L’entretien : Le passionnant Elom 20ce et son arctivisme Indigo

Fier représentant d’un mouvement hip-hop africain, qui a depuis longtemps franchi les frontières, aussi bien nationales que musicales, l’artiste togolais Elom 20ce, nous présente son dernier album, INDIGO – un album pluriel et engagé, qui fait la part belle au featuring en tout genre, et à l’instrumentation live – et nous parle un peu de lui, et de son engagement pour l’art et son militantisme actif pour Afrique… son arctivisme !

L’entretien :

Djolo : Si jamais certains ne te connaissaient pas encore, comment pourrais-tu te définir en quelques mots ?
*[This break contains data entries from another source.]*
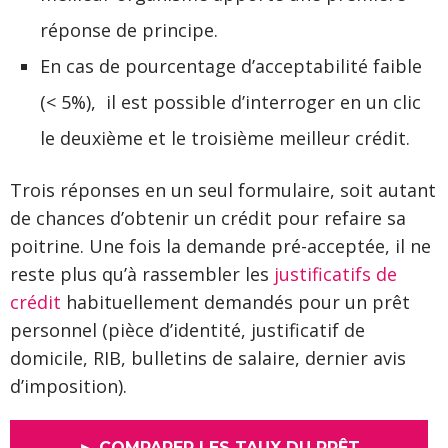
réponse de principe.
En cas de pourcentage d’acceptabilité faible
(< 5%), il est possible d’interroger en un clic
le deuxième et le troisième meilleur crédit.
Trois réponses en un seul formulaire, soit autant
de chances d’obtenir un crédit pour refaire sa
poitrine. Une fois la demande pré-acceptée, il ne
reste plus qu’à rassembler les
justificatifs de
crédit
habituellement demandés pour un prêt
personnel (pièce d’identité, justificatif de
domicile, RIB, bulletins de salaire, dernier avis
d’imposition).
► COMPARER LES TAUX DU PRÊT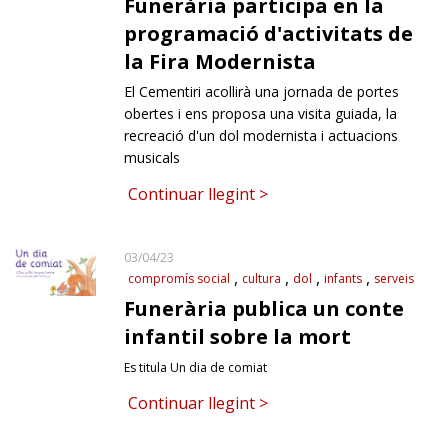
Funerària participa en la
programació d'activitats de
la Fira Modernista
El Cementiri acollirà una jornada de portes
obertes i ens proposa una visita guiada, la
recreació d'un dol modernista i actuacions
musicals
Continuar llegint >
03/04/23
compromís social
cultura
dol
infants
serveis
Funerària publica un conte
infantil sobre la mort
Es titula Un dia de comiat
Continuar llegint >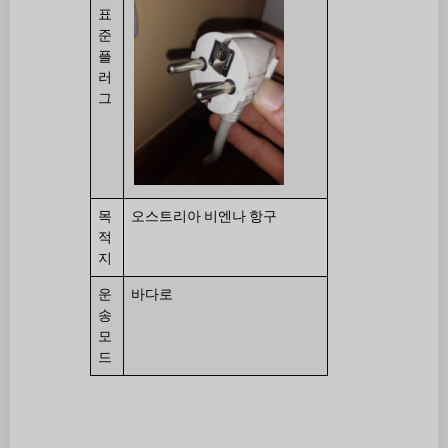
표
준
플
러
그
목
오스트리아 비엔나 항구
적
지
운
바다로
송
모
드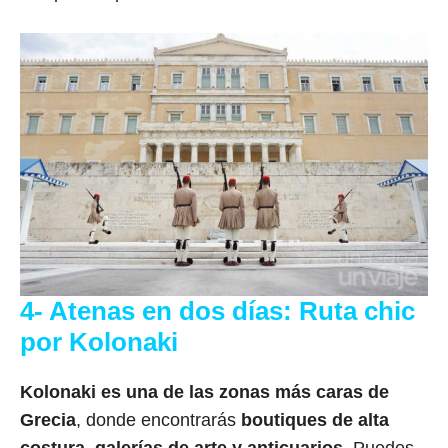
4- Atenas en dos días: Ruta chic
por Kolonaki
Kolonaki es una de las zonas más caras de
Grecia
, donde encontrarás
boutiques de alta
costura, galerías de arte y anticuarios
. Puedes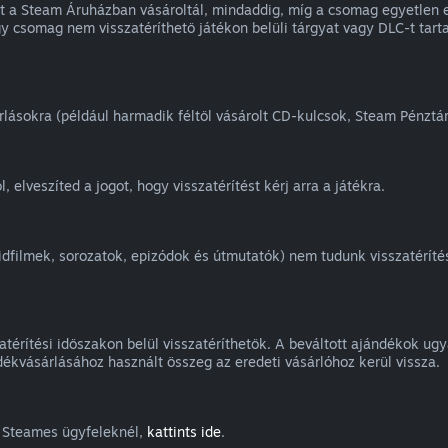
et a Steam Áruházban vásároltál, mindaddig, míg a csomag egyetlen
egy csomag nem visszatéríthető játékon belüli tárgyat vagy DLC-t ta
árlásokra (például harmadik féltől vásárolt CD-kulcsok, Steam Pénztá
, elveszíted a jogot, hogy visszatérítést kérj arra a játékra.
vidfilmek, sorozatok, epizódok és útmutatók) nem tudunk visszatérít
térítési időszakon belül visszatéríthetők. A beváltott ajándékok ugya
ékvásárlásához használt összeg az eredeti vásárlóhoz kerül vissza.
g Steames ügyfeleknél,
kattints ide
.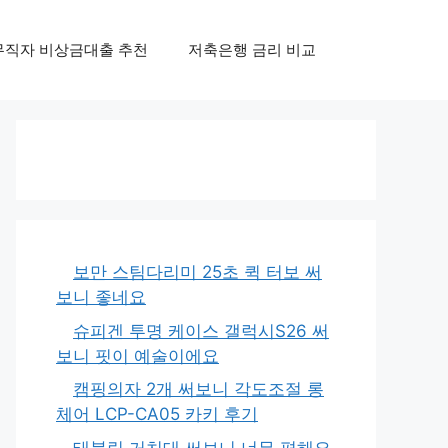
무직자 비상금대출 추천
저축은행 금리 비교
보만 스팀다리미 25초 퀵 터보 써
보니 좋네요
슈피겐 투명 케이스 갤럭시S26 써
보니 핏이 예술이에요
캠핑의자 2개 써보니 각도조절 롱
체어 LCP-CA05 카키 후기
태블릿 거치대 써보니 너무 편해요,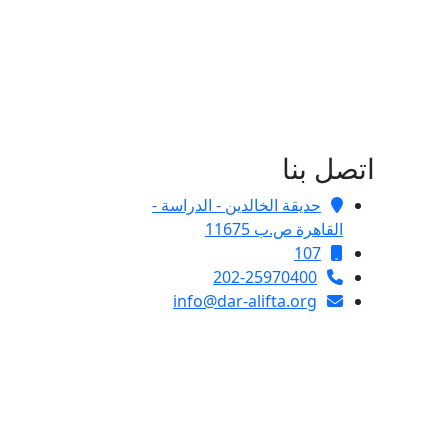
اتصل بنا
حديقة الخالدين - الدراسة -
القاهرة ص.ب 11675
107
202-25970400
info@dar-alifta.org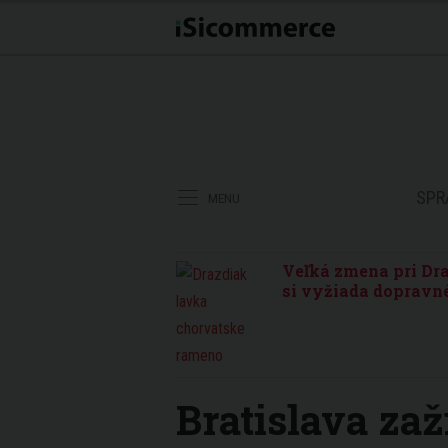
SPR
MENU
Veľká zmena pri Dra
si vyžiada dopravné
Bratislava zaž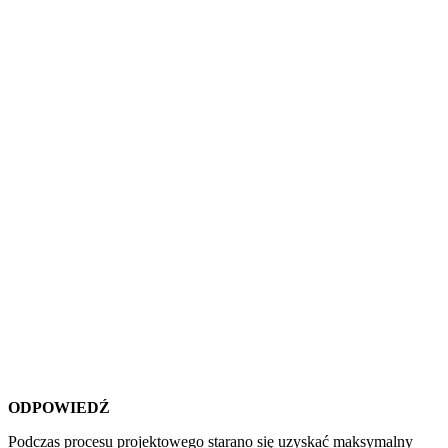
ODPOWIEDŹ
Podczas procesu projektowego starano się uzyskać maksymalny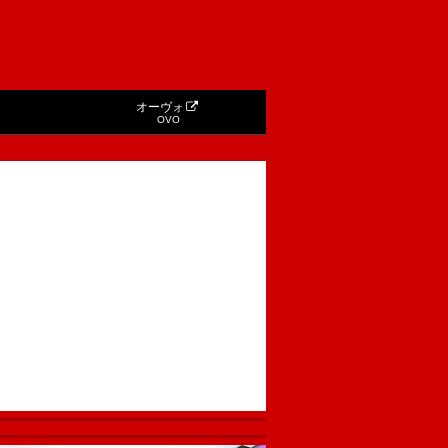
オーヴォ
OVO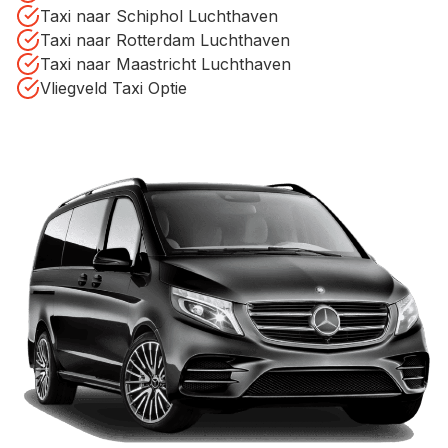
Taxi naar Schiphol Luchthaven
Taxi naar Rotterdam Luchthaven
Taxi naar Maastricht Luchthaven
Vliegveld Taxi Optie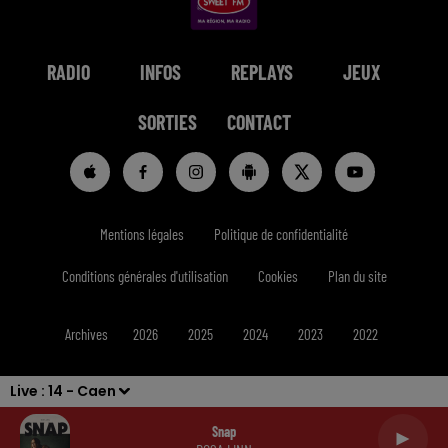
RADIO
INFOS
REPLAYS
JEUX
SORTIES
CONTACT
Mentions légales
Politique de confidentialité
Conditions générales d'utilisation
Cookies
Plan du site
Archives
2026
2025
2024
2023
2022
Live :
14 - Caen
Snap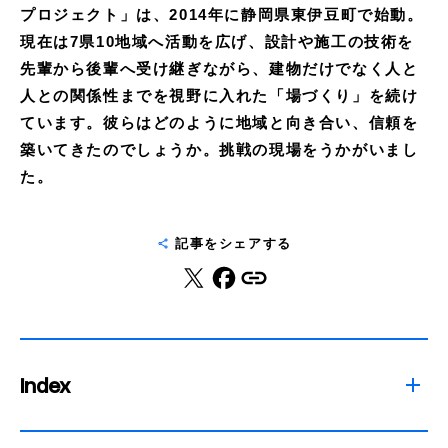
プロジェクト」は、2014年に静岡県東伊豆町で始動。
現在は7県10地域へ活動を広げ、設計や施工の技術を
先輩から後輩へ受け継ぎながら、建物だけでなく人と
人との関係性までを視野に入れた「場づくり」を続け
ています。彼らはどのように地域と向き合い、信頼を
築いてきたのでしょうか。挑戦の現場をうかがいまし
た。
記事をシェアする
Index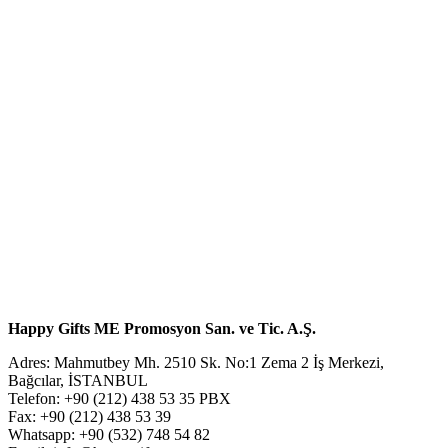
Happy Gifts ME Promosyon San. ve Tic. A.Ş.
Adres: Mahmutbey Mh. 2510 Sk. No:1 Zema 2 İş Merkezi,
Bağcılar, İSTANBUL
Telefon: +90 (212) 438 53 35 PBX
Fax: +90 (212) 438 53 39
Whatsapp: +90 (532) 748 54 82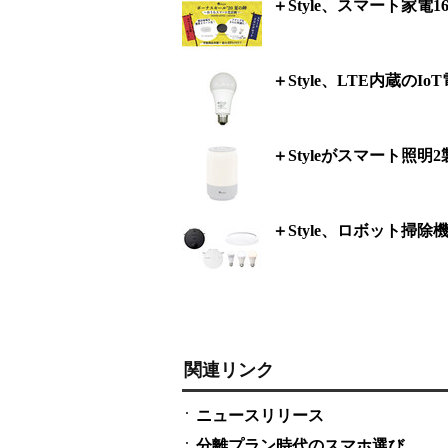
＋Style、スマート家電
＋Style、LTE内蔵のIo
＋Styleがスマート照
＋Style、ロボット掃
関連リンク
ニュースリリース
分離プラン時代のスマホ選び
Elom 20ce : Elom 20ce, Rappeur, Activiste panafricain. Je suis Africain d’origine togolaise. Je rappe depuis une dizaine d’années. À part les diverses collaborations sur des albums, compilations, mixtapes, je suis auteur de trois projets solo : “Légitime Défense” en 2010, “Analgézik” en 2012 et “Indigo” en décembre 2015.

Djolo : Quelles sont les musiques qui ont baigné ton enfance ? Et pourrais-tu nous citer quelques titres qui ont été fondateurs pour toi ?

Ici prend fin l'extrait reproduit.